Search the records below for the string "geeignet" and copy each line where it turns up.

*** Opening ENTRIES SHOWN ***

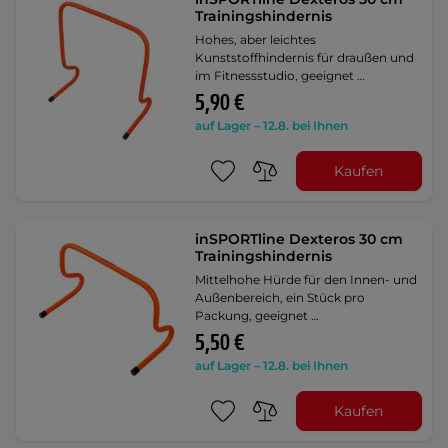
Trainingshindernis
Hohes, aber leichtes
Kunststoffhindernis für draußen und
im Fitnessstudio, geeignet …
5,90 €
auf Lager – 12.8. bei Ihnen
Kaufen
inSPORTline Dexteros 30 cm
Trainingshindernis
Mittelhohe Hürde für den Innen- und
Außenbereich, ein Stück pro
Packung, geeignet …
5,50 €
auf Lager – 12.8. bei Ihnen
Kaufen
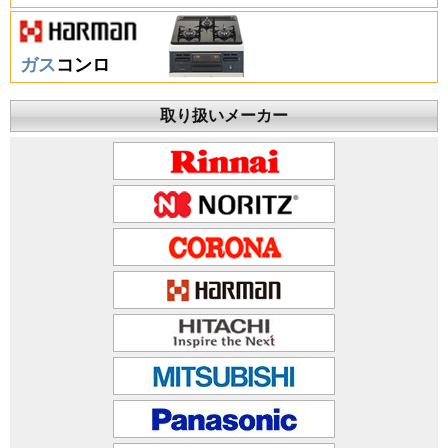
ガス
コンロ
取り扱いメーカー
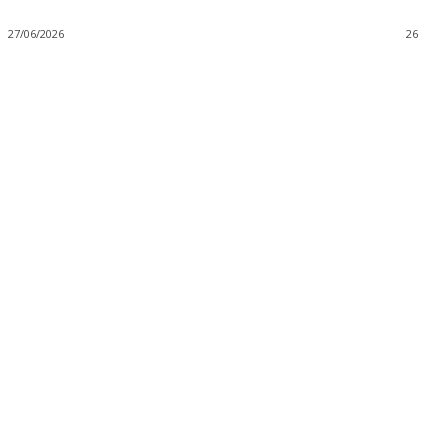
27/06/2026
26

*** Closing ENTRIES SHOWN ***

▸ YOUR RESPONSE:
im Fitnessstudio, geeignet …
Packung, geeignet …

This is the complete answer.